Kompasnasional | Negara kaya minyak Kuwait dikabarkan kehabisan uang untuk menggaji para pegawai negeri dan tidak akan punya uang untuk menutupinya setelah November.
Menteri Keuangan Kuwait Barak al-Sheetan menjelaskan, negara hanya memiliki likuiditas senilai US$6,6 miliar (2,2 miliar Dinar) atau sekitar Rp105 Triliun di mana jumlah tersebut tidak cukup untuk menutupi gaji pegawai pemerintah.
“Meski telah menarik dana dari General Reserve Fund pada tingkat 1,7 miliar Dinar Kuwait per bulan namun likuditas tersebut akan segera habis jika harga minyak tidak membaik atau mendapat pinjaman,” ujarnya seperti dilansir dari laman Russia Today, Jakarta, Senin (24/8/2020).

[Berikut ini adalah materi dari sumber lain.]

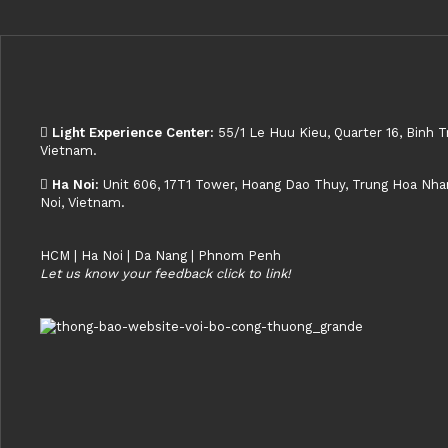
Light Experience Center:
55/1 Le Huu Kieu, Quarter 16, Binh T
Vietnam.
Ha Noi:
Unit 606, 17T1 Tower, Hoang Dao Thuy, Trung Hoa Nhan 
Noi, Vietnam.
HCM | Ha Noi | Da Nang | Phnom Penh
Let us know your feedback click to link!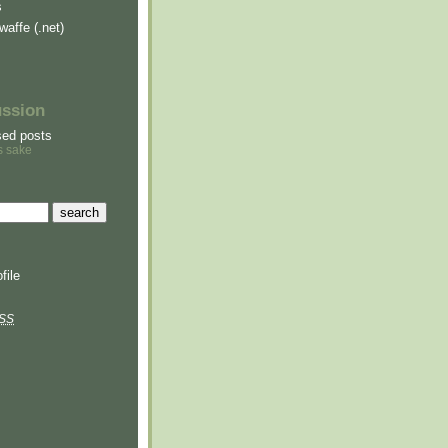
s
waffe (.net)
ussion
sed posts
s sake
file
SS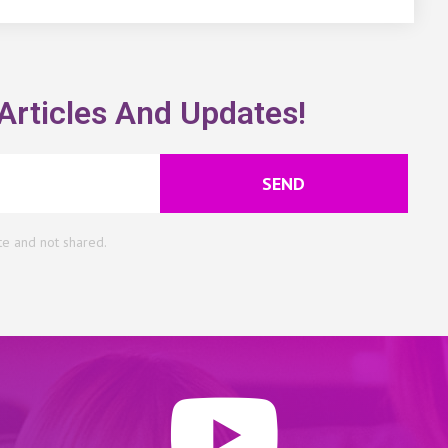
Articles And Updates!
SEND
te and not shared.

Defisit anggaran Kuwait mencapai USD$18,44 miliar pada tahun fiskal 2019-2020, yang berakhir pada Maret. Defisit akan melebar pada tahun fiskal ini karena jatuhnya harga minyak dan pandemi, berpotensi mencapai US$45,78 miliar (14 miliar dinar). Ini naik dari proyeksi defisit sebelumnya sebesar US$25,18 miliar (7,7 miliar dinar).
Pada bulan Januari tahun ini, ketika Kuwait menganggarkan anggaran untuk tahun fiskal 2020-2021, ukuran defisit yang ditetapkan dalam anggaran tersebut adalah US$3,33 miliar, berdasarkan proyeksi harga minyak sebesar US$55 per barel Brent.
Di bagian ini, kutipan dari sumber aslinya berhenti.